A native of Colombia, Dr. Harvey received his M.D. degree from Fundacion Universidad del Norte in 1985. In 1989, Dr. Harvey came to the United States and completed his internship and residency in internal medicine at Jamaica Hospital and SUNY Health Science Center, respectively. Subsequently, Dr. Harvey completed his fellowship training in Pulmonary and Critical Care Medicine at Weill Cornell Medical College. Dr. Harvey joined the Weill Cornell faculty in 1995 as an instructor in medicine. Dr. Harvey is a strong clinician and researcher dedicated to the understanding of lung disease through the application of basic science to clinical pulmonary problems. Recently, he has developed clinical research interests in the area of gene expression in the airway epithelium in patients with chronic obstructive pulmonary disease (COPD). Importantly, he has developed a methodology to sample the epithelium of small airways repetitively, an important advance since COPD starts in the small airways; and he has been at the center of the development of a parallel clinical research program in Weill Cornell Medical College-Qatar.

The Starr Foundation was founded by Cornelius Vander Starr, founder of American International Group Inc., and is now led by Maurice R. Greenberg, the Foundation's chairman. One of the largest foundations in the United States, the Starr Foundation has generously supported Weill Cornell for many years, funding inititatives such as the C.V. Starr Laboratories of Molecular Neuropharmacology in Anesthesia and the Starr Foundation M.R. Greenberg Laboratories.

The Nanette Laitman Clinical Scholar in Public Health/Clinical Evaluation


Dr. Lisa Kern has been awarded the Nanette Laitman Clinical Scholar in Public Health/Clinical Evaluation.

"Since joining the Weill Medical College faculty in 2002, my research has focused on technology assessment and quality of care. I have conducted studies evaluating screening and diagnostic tests for diseases such as osteoporosis, diabetes, high cholesterol and cardiovascular disease. I am also studying the impact of health information technology on quality of care and other outcomes. This award will enable me to continue and intensify my work in both of these areas," says Dr.

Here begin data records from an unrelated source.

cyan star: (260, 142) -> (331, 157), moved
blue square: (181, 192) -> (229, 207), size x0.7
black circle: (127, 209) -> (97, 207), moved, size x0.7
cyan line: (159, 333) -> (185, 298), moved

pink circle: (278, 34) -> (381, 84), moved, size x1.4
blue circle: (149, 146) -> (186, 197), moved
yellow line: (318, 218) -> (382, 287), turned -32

Kern, assistant professor of public health in outcomes and effectiveness research, and assistant professor of public health in medicine at Weill Cornell Medical College.

"There is an urgent need to improve the scientific basis for decisions that doctors and hospitals make about the acquisition and use of new drugs, medical devices and technologies," says Nanette Laitman. "Without this type of research, health-care costs will continue to rise and resources will be inefficiently consumed."

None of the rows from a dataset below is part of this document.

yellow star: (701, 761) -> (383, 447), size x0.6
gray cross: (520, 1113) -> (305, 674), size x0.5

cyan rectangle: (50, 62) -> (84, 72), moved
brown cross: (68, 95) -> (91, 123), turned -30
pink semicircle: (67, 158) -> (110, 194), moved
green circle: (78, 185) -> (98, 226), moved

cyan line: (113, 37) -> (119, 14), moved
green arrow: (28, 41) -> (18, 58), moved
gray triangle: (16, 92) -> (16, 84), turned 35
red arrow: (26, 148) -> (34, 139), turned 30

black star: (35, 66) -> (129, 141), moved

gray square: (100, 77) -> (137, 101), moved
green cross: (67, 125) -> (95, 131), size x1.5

Dr. Kern received her M.D. from Harvard Medical School and completed her residency in internal medicine at Mount Sinai Hospital. She then received her M.P.H. from Johns Hopkins University, where she was also a Robert Wood Johnson Clinical Scholar.

The Nanette Laitman Clinical Scholars Program is one of the most substantial endowments for junior faculty in the Medical College. The Nanette Laitman Clinical Scholar Award in Public Health/Clinical Evaluation is the second of four clinical scholar awards to be funded by Ms. Laitman since September 2005. She has previously endowed the position of the chairman of the Department of Public Health. Nanette Laitman is the daughter of the late William and Mildred Lasdon, who were generous benefactors to Weill Cornell Medical College, and for whom Lasdon House, the Medical College dormitory, is named. Ms. Laitman has followed in her parents' footsteps as a major philanthropist, with a special interest in public health. Ms. Laitman is also president of the Board of Governors of the Museum of Arts & Design in New York City.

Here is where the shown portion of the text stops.